Ce bas-relief sans doute est un peu lourd et d’une plastique qui n’est pas rigoureuse. Mais il y a tant de vie et de mouvement dans ce bonhomme et ses animaux, tant de gentillesse et de bonne foi dans les détails, qu’on donnerait beaucoup pour emporter ça et pour l’avoir chez soi. Ça vaudrait bien les statuettes genre moyen âge qu’on trouve chez les coiffeurs, les sujets équestres d’Alfred de Dreux qu’on trouve chez les filles entretenues, et la Putiphar de M. Steuben qu’on ne trouve, Dieu merci, nulle part.

Dans l’intérieur du château, l’insipide ameublement de l’Empire se reproduit dans chaque pièce avec ses pendules mythologiques ou historiques et ses fauteuils de velours à clous dorés. Presque toutes sont ornées des bustes de Louis-Philippe et de Madame Adélaïde. La famille régnante actuelle a la rage de se reproduire en portraits.
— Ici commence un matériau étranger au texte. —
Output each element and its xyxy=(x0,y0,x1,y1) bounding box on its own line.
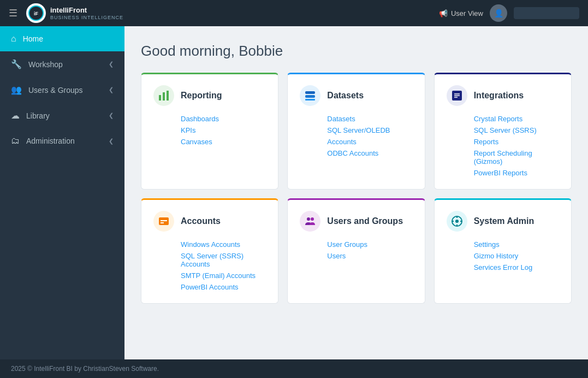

Elle peuple de sa figure tous les pans de murs, toutes les consoles ci les cheminées où elle peut l’y établir ; mauvais goût de parvenu, manie d’épicier enrichi dans les affaires et qui aime à se considérer avec du rouge, du blanc et du jaune, avec ses breloques au ventre, ses favoris au menton et ses enfants à ses côtés.
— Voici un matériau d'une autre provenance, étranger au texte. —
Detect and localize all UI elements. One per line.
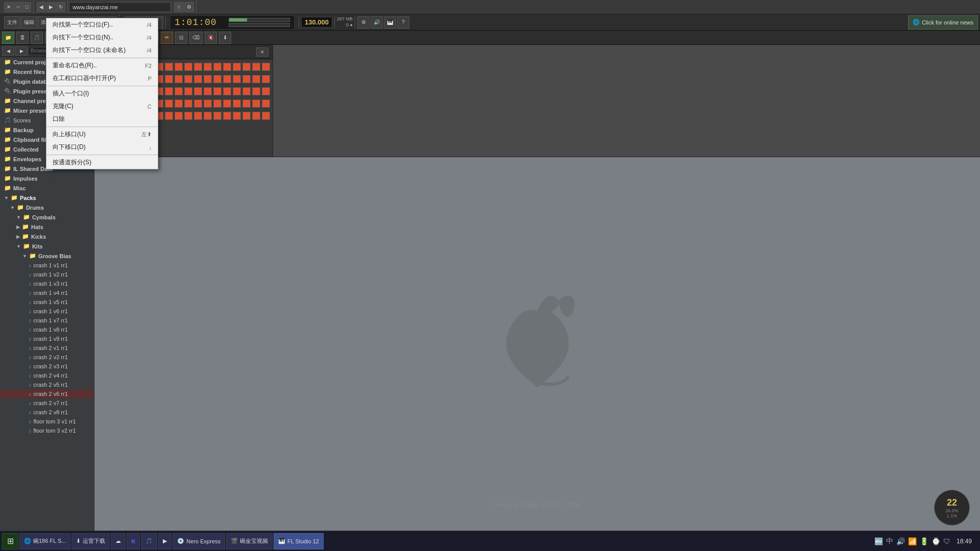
menu-item-move-down[interactable]: 向下移口(D) ↓ bbox=[46, 141, 158, 154]
beat-cell[interactable] bbox=[213, 99, 222, 108]
sidebar-fwd-btn[interactable]: ▶ bbox=[15, 46, 28, 56]
sidebar-item-crash1v3[interactable]: ♪ crash 1 v3 rr1 bbox=[0, 279, 94, 288]
sidebar-item-kicks[interactable]: ▶ 📁 Kicks bbox=[0, 232, 94, 241]
mute-btn[interactable]: 🔇 bbox=[205, 32, 217, 44]
taskbar-app-fl-studio[interactable]: 🎹 FL Studio 12 bbox=[274, 533, 324, 549]
sidebar-item-crash1v8[interactable]: ♪ crash 1 v8 rr1 bbox=[0, 325, 94, 334]
sidebar-item-floor-tom1[interactable]: ♪ floor tom 3 v1 rr1 bbox=[0, 417, 94, 426]
file-menu[interactable]: 文件 bbox=[4, 16, 20, 29]
sidebar-item-crash1v2[interactable]: ♪ crash 1 v2 rr1 bbox=[0, 270, 94, 279]
sidebar-item-crash2v5[interactable]: ♪ crash 2 v5 rr1 bbox=[0, 380, 94, 389]
beat-cell[interactable] bbox=[262, 63, 270, 71]
beat-cell[interactable] bbox=[252, 112, 260, 120]
back-btn[interactable]: ◀ bbox=[37, 2, 46, 12]
beat-cell[interactable] bbox=[242, 112, 251, 120]
taskbar-app-nero[interactable]: 💿 Nero Express bbox=[173, 533, 225, 549]
beat-cell[interactable] bbox=[242, 63, 251, 71]
beat-cell[interactable] bbox=[204, 75, 212, 83]
volume-indicator[interactable]: 22 26.6% 1.1% bbox=[934, 490, 970, 525]
beat-cell[interactable] bbox=[233, 99, 241, 108]
sys-tray-icon-7[interactable]: 🛡 bbox=[942, 536, 951, 546]
beat-cell[interactable] bbox=[194, 99, 202, 108]
taskbar-app-browser[interactable]: 🌐 碗186 FL S... bbox=[19, 533, 70, 549]
beat-cell[interactable] bbox=[262, 99, 270, 108]
sidebar-item-crash1v1[interactable]: ♪ crash 1 v1 rr1 bbox=[0, 261, 94, 270]
beat-cell[interactable] bbox=[242, 75, 251, 83]
beat-cell[interactable] bbox=[204, 112, 212, 120]
beat-cell[interactable] bbox=[184, 75, 192, 83]
sidebar-item-crash2v8[interactable]: ♪ crash 2 v8 rr1 bbox=[0, 408, 94, 417]
sidebar-item-crash2v3[interactable]: ♪ crash 2 v3 rr1 bbox=[0, 362, 94, 371]
start-button[interactable]: ⊞ bbox=[2, 533, 18, 549]
taskbar-app-cloud[interactable]: ☁ bbox=[111, 533, 126, 549]
beat-cell[interactable] bbox=[165, 63, 173, 71]
audio-btn[interactable]: 🔊 bbox=[371, 16, 383, 29]
sys-tray-icon-4[interactable]: 📶 bbox=[907, 536, 918, 546]
edit-menu[interactable]: 编辑 bbox=[21, 16, 37, 29]
close-btn[interactable]: ✕ bbox=[4, 2, 13, 12]
beat-cell[interactable] bbox=[204, 87, 212, 95]
menu-item-move-up[interactable]: 向上移口(U) 左⬆ bbox=[46, 128, 158, 141]
refresh-btn[interactable]: ↻ bbox=[56, 2, 65, 12]
menu-item-insert[interactable]: 插入一个口(I) bbox=[46, 87, 158, 100]
beat-cell[interactable] bbox=[165, 112, 173, 120]
beat-cell[interactable] bbox=[165, 87, 173, 95]
menu-item-clone[interactable]: 克隆(C) C bbox=[46, 100, 158, 113]
browser-toggle[interactable]: 📁 bbox=[2, 32, 14, 44]
beat-cell[interactable] bbox=[194, 87, 202, 95]
beat-cell[interactable] bbox=[213, 112, 222, 120]
beat-cell[interactable] bbox=[213, 75, 222, 83]
beat-cell[interactable] bbox=[252, 75, 260, 83]
beat-cell[interactable] bbox=[233, 87, 241, 95]
sidebar-item-crash1v4[interactable]: ♪ crash 1 v4 rr1 bbox=[0, 288, 94, 297]
sidebar-item-crash2v4[interactable]: ♪ crash 2 v4 rr1 bbox=[0, 371, 94, 380]
beat-cell[interactable] bbox=[233, 112, 241, 120]
beat-cell[interactable] bbox=[252, 63, 260, 71]
sidebar-item-drums[interactable]: ▼ 📁 Drums bbox=[0, 203, 94, 212]
download-btn[interactable]: ⬇ bbox=[219, 32, 231, 44]
select-btn[interactable]: ⊡ bbox=[175, 32, 187, 44]
news-bar[interactable]: 🌐 Click for online news bbox=[908, 15, 978, 30]
sidebar-item-crash1v5[interactable]: ♪ crash 1 v5 rr1 bbox=[0, 297, 94, 307]
sys-tray-icon-3[interactable]: 🔊 bbox=[895, 536, 906, 546]
settings-tool-btn[interactable]: ⚙ bbox=[357, 16, 370, 29]
sidebar-item-misc[interactable]: 📁 Misc bbox=[0, 183, 94, 193]
menu-item-split-by-channel[interactable]: 按通道拆分(S) bbox=[46, 156, 158, 169]
draw-btn[interactable]: ✏ bbox=[161, 32, 173, 44]
beat-cell[interactable] bbox=[184, 112, 192, 120]
beat-cell[interactable] bbox=[175, 99, 183, 108]
url-bar[interactable] bbox=[69, 2, 171, 12]
min-btn[interactable]: ─ bbox=[14, 2, 22, 12]
midi-btn[interactable]: 🎹 bbox=[384, 16, 396, 29]
beat-cell[interactable] bbox=[194, 112, 202, 120]
beat-cell[interactable] bbox=[233, 75, 241, 83]
sidebar-item-crash1v6[interactable]: ♪ crash 1 v6 rr1 bbox=[0, 307, 94, 316]
sidebar-item-floor-tom2[interactable]: ♪ floor tom 3 v2 rr1 bbox=[0, 426, 94, 435]
beat-cell[interactable] bbox=[223, 87, 231, 95]
beat-cell[interactable] bbox=[184, 63, 192, 71]
taskbar-app-play[interactable]: ▶ bbox=[158, 533, 172, 549]
beat-cell[interactable] bbox=[165, 75, 173, 83]
sidebar-item-cymbals[interactable]: ▼ 📁 Cymbals bbox=[0, 212, 94, 222]
taskbar-app-k[interactable]: K bbox=[127, 533, 140, 549]
sys-tray-icon-1[interactable]: 🔤 bbox=[873, 536, 884, 546]
taskbar-app-download[interactable]: ⬇ 运雷下载 bbox=[71, 533, 110, 549]
beat-cell[interactable] bbox=[175, 112, 183, 120]
beat-cell[interactable] bbox=[223, 63, 231, 71]
beat-cell[interactable] bbox=[165, 99, 173, 108]
sys-tray-icon-6[interactable]: ⌚ bbox=[930, 536, 941, 546]
sidebar-item-crash1v7[interactable]: ♪ crash 1 v7 rr1 bbox=[0, 316, 94, 325]
beat-cell[interactable] bbox=[223, 112, 231, 120]
menu-item-open-in-editor[interactable]: 在工程口口器中打开(P) P bbox=[46, 72, 158, 85]
sidebar-item-impulses[interactable]: 📁 Impulses bbox=[0, 173, 94, 183]
beat-cell[interactable] bbox=[175, 75, 183, 83]
sidebar-item-crash2v6[interactable]: ♪ crash 2 v6 rr1 bbox=[0, 389, 94, 398]
beat-cell[interactable] bbox=[213, 63, 222, 71]
beat-cell[interactable] bbox=[213, 87, 222, 95]
beat-cell[interactable] bbox=[184, 99, 192, 108]
beat-cell[interactable] bbox=[184, 87, 192, 95]
mixer-btn[interactable]: 🎛 bbox=[16, 32, 29, 44]
help-icon-btn[interactable]: ? bbox=[397, 16, 409, 29]
piano-roll-btn[interactable]: 🎵 bbox=[31, 32, 43, 44]
menu-item-find-unnamed[interactable]: 向找下一个空口位 (未命名) /4 bbox=[46, 44, 158, 57]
[…] La plupart des sujets intermédiaires ont du teste été enlevés, au grand désespoir des chercheurs de fantaisies drolatiques, enlevés de sang-froid, exprès, par décence, et comme nous le disait, d’un ton convaincu, le domestique de Sa Majesté, parce qu’il y en avait beaucoup qui étaient inconvenants pour les dames.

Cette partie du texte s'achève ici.